Yet the very paucity of information may indirectly illuminate so, so much about a dark secret harbored by the longest-serving Republican House speaker in U.S. history.

One must nimbly hopscotch through the federal indictment and Hastert’s plea deal to divine a hint of what prompted the entire state of affairs.

Something forced Hastert to admit to breaking banking laws in an effort to fork over hush money to someone -- presumably cloaking seedy phantasms from long ago.

Consider the indictment:

The first sentence immediately declares that “from approximately 1965 to 1981, defendant JOHN DENNIS HASTERT was a high school teacher and coach in Yorkville, Illinois.”

This is a bizarre yet revealing opening to a federal indictment. It establishes the time, place and status of Hastert during that period -- long before he entered Congress in 1987.

Then, cryptically, before it even alleges the bank transactions, the indictment cites “Individual A.” It notes that the person in question “has been a resident of Yorkville, Illinois, and has known defendant JOHN DENNIS HASTERT most of Individual A’s life.”

The indictment continues that Hastert and Individual A met on “multiple” occasions and “discussed past misconduct by (the) defendant against Individual A that had occurred years earlier.”

The indictment eventually states that Hastert “agreed to provide Individual A $3.5 million in order to compensate for and conceal his prior misconduct against Individual A.”

The motivation for the illegal bank maneuvers is clear: a cover-up.

That may be the easiest component of this story to explain -- even if no one can truly address precisely what was “covered-up.” However, the implication is that Hastert’s “prior misconduct” must have been pretty bad.

In a strange way, the allegation of the cover-up sheds light on something: Hastert’s time and performance when he was thrust into the limelight as speaker of the House.

Hastert never sought the speakership.

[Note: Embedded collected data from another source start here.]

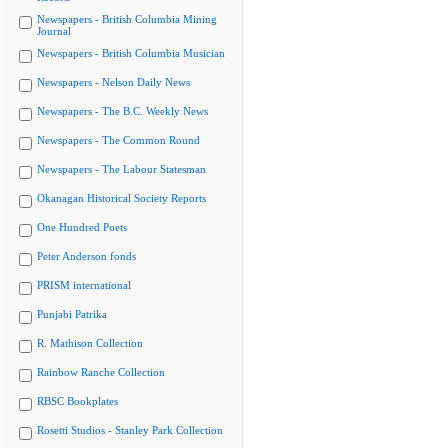
Newspapers - British Columbia Mining
Journal
Newspapers - British Columbia Musician
Newspapers - Nelson Daily News
Newspapers - The B.C. Weekly News
Newspapers - The Common Round
Newspapers - The Labour Statesman
Okanagan Historical Society Reports
One Hundred Poets
Peter Anderson fonds
PRISM international
Punjabi Patrika
R. Mathison Collection
Rainbow Ranche Collection
RBSC Bookplates
Rosetti Studios - Stanley Park Collection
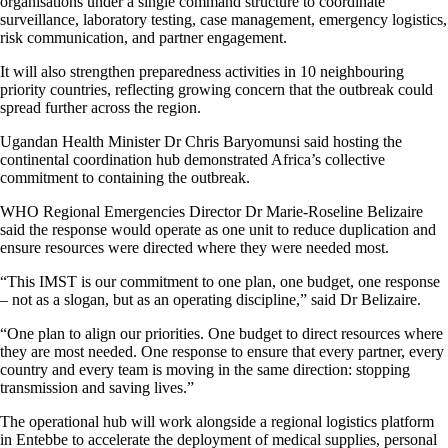
organisations under a single command structure to coordinate
surveillance, laboratory testing, case management, emergency logistics,
risk communication, and partner engagement.
It will also strengthen preparedness activities in 10 neighbouring
priority countries, reflecting growing concern that the outbreak could
spread further across the region.
Ugandan Health Minister Dr Chris Baryomunsi said hosting the
continental coordination hub demonstrated Africa’s collective
commitment to containing the outbreak.
WHO Regional Emergencies Director Dr Marie-Roseline Belizaire
said the response would operate as one unit to reduce duplication and
ensure resources were directed where they were needed most.
“This IMST is our commitment to one plan, one budget, one response
– not as a slogan, but as an operating discipline,” said Dr Belizaire.
“One plan to align our priorities. One budget to direct resources where
they are most needed. One response to ensure that every partner, every
country and every team is moving in the same direction: stopping
transmission and saving lives.”
The operational hub will work alongside a regional logistics platform
in Entebbe to accelerate the deployment of medical supplies, personal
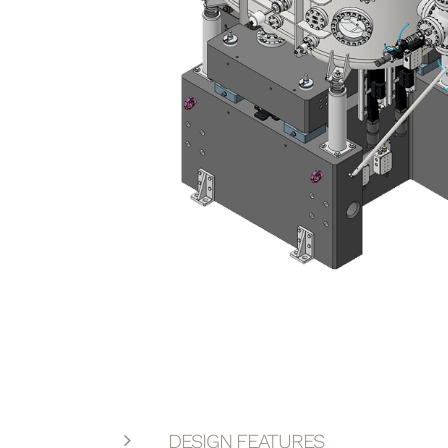
DESIGN FEATURES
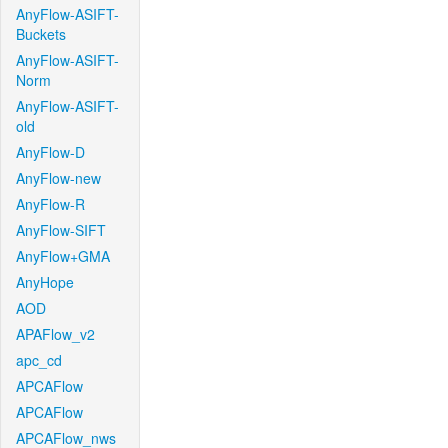
AnyFlow-ASIFT-
Buckets
AnyFlow-ASIFT-
Norm
AnyFlow-ASIFT-
old
AnyFlow-D
AnyFlow-new
AnyFlow-R
AnyFlow-SIFT
AnyFlow+GMA
AnyHope
AOD
APAFlow_v2
apc_cd
APCAFlow
APCAFlow
APCAFlow_nws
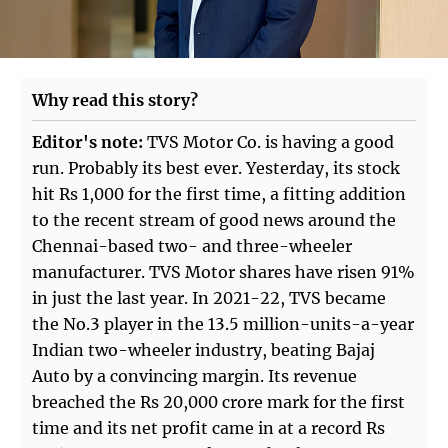
Why read this story?
Editor's note:
TVS Motor Co. is having a good
run. Probably its best ever. Yesterday, its stock
hit Rs 1,000 for the first time, a fitting addition
to the recent stream of good news around the
Chennai-based two- and three-wheeler
manufacturer. TVS Motor shares have risen 91%
in just the last year. In 2021-22, TVS became
the No.3 player in the 13.5 million-units-a-year
Indian two-wheeler industry, beating Bajaj
Auto by a convincing margin. Its revenue
breached the Rs 20,000 crore mark for the first
time and its net profit came in at a record Rs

He toiled on the lower rungs of the House Republican leadership ladder as the chief deputy whip before a fluke thrust him into the speaker’s suite in January 1999.

Republicans were in the middle of impeaching President Clinton over his sexual peccadillos with Monica Lewinsky in 1998.

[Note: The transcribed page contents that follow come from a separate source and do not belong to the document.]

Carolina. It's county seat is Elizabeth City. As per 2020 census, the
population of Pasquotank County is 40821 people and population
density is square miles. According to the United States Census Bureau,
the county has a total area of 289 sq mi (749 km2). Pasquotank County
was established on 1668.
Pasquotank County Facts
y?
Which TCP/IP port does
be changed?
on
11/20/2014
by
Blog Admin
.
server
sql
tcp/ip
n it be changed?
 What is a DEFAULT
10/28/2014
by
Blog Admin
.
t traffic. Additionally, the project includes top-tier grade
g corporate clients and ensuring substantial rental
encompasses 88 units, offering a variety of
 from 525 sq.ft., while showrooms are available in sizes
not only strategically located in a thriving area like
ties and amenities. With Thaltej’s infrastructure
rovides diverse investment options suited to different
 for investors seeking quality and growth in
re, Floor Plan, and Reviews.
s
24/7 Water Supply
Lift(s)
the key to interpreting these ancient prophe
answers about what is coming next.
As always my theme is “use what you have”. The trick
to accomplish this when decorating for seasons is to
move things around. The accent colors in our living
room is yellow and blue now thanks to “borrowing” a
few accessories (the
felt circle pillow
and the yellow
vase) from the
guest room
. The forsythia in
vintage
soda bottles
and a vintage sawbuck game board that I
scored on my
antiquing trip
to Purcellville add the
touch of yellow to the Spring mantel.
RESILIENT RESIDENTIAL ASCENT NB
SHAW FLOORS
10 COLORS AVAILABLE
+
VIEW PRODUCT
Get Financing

As a result, the GOP overplayed its political hand and nearly lost control of the House in that year’s midterm elections. Voters often pummel the party of a two-term president in the second round of midterm congressional elections. But in Clinton’s second midterm, Democrats actually gained House seats. In addition, the once-remarkable luster of then-House Speaker Rep. Newt Gingrich, R-Ga., had long faded. House Republicans showed Gingrich the door. In the fall of that year, the GOP tapped then-Rep. Bob Livingston, R-La., to succeed Gingrich.

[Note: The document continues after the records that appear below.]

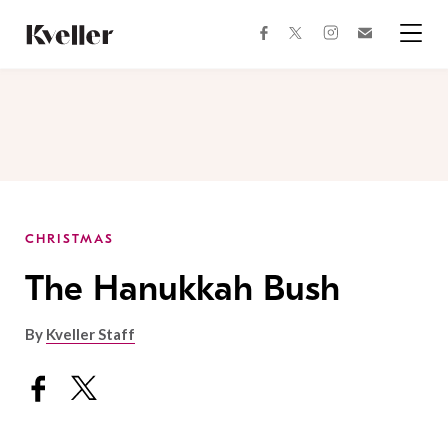
Skip
Skip
to
to
facebook
instagram
twitter
Join
Content
Footer
Kveller
Menu
Kveller
CHRISTMAS
The Hanukkah Bush
By
Kveller Staff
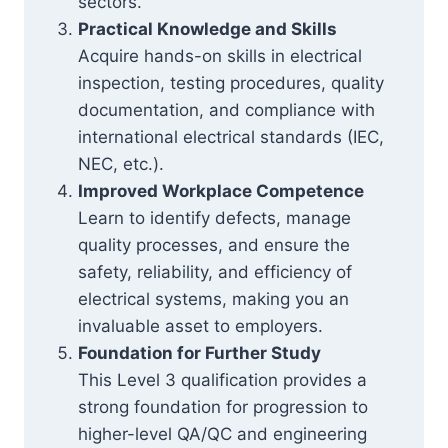
sectors.
Practical Knowledge and Skills
Acquire hands-on skills in electrical
inspection, testing procedures, quality
documentation, and compliance with
international electrical standards (IEC,
NEC, etc.).
Improved Workplace Competence
Learn to identify defects, manage
quality processes, and ensure the
safety, reliability, and efficiency of
electrical systems, making you an
invaluable asset to employers.
Foundation for Further Study
This Level 3 qualification provides a
strong foundation for progression to
higher-level QA/QC and engineering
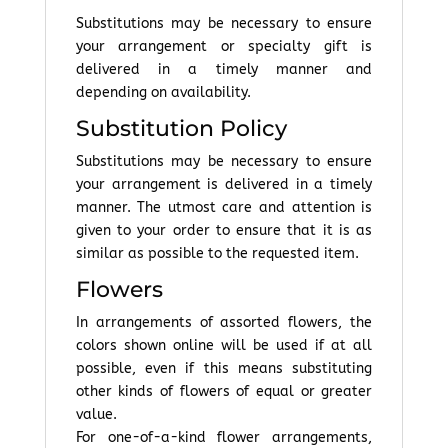
Substitutions may be necessary to ensure
your arrangement or specialty gift is
delivered in a timely manner and
depending on availability.
Substitution Policy
Substitutions may be necessary to ensure
your arrangement is delivered in a timely
manner. The utmost care and attention is
given to your order to ensure that it is as
similar as possible to the requested item.
Flowers
In arrangements of assorted flowers, the
colors shown online will be used if at all
possible, even if this means substituting
other kinds of flowers of equal or greater
value.
For one-of-a-kind flower arrangements,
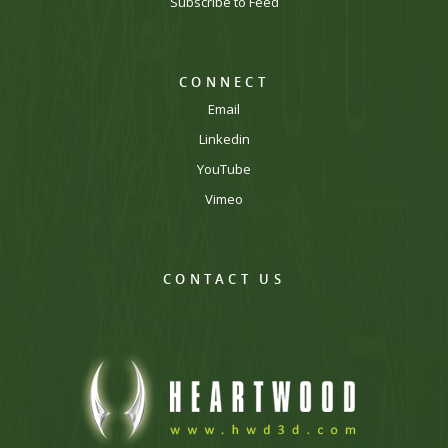
Subscribe to Feed
CONNECT
Email
Linkedin
YouTube
Vimeo
CONTACT US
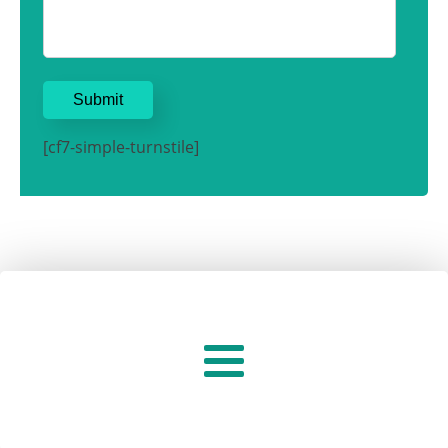
[cf7-simple-turnstile]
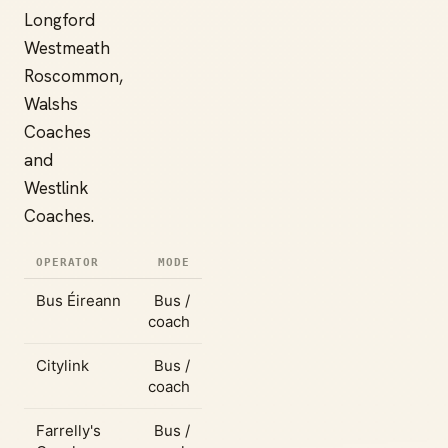
Longford
Westmeath
Roscommon,
Walshs
Coaches
and
Westlink
Coaches.
OPERATOR
MODE
Bus Éireann
Bus /
coach
Citylink
Bus /
coach
Farrelly's
Bus /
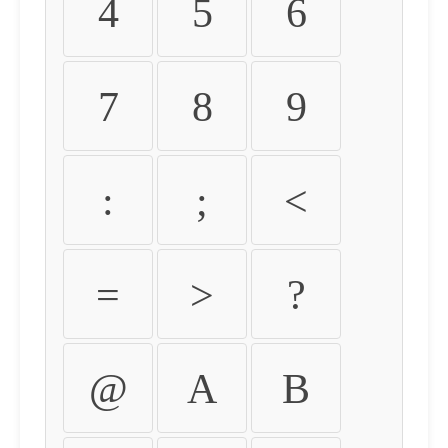
4
5
6
7
8
9
:
;
<
=
>
?
@
A
B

That was the plan until word broke in December, 1998 that Livingston had engaged in an extra-marital affair. Livingston quickly announced he wouldn’t stand for speaker in January 1999. That decision initiated a wild, eight-hour scramble for a speaker.

The House GOP ignored the usual leadership pecking order to find a replacement for Livingston. Republicans passed over then-Majority Leader Rep. Dick Armey and then-Majority Whip Rep. Tom DeLay, Texas Republicans.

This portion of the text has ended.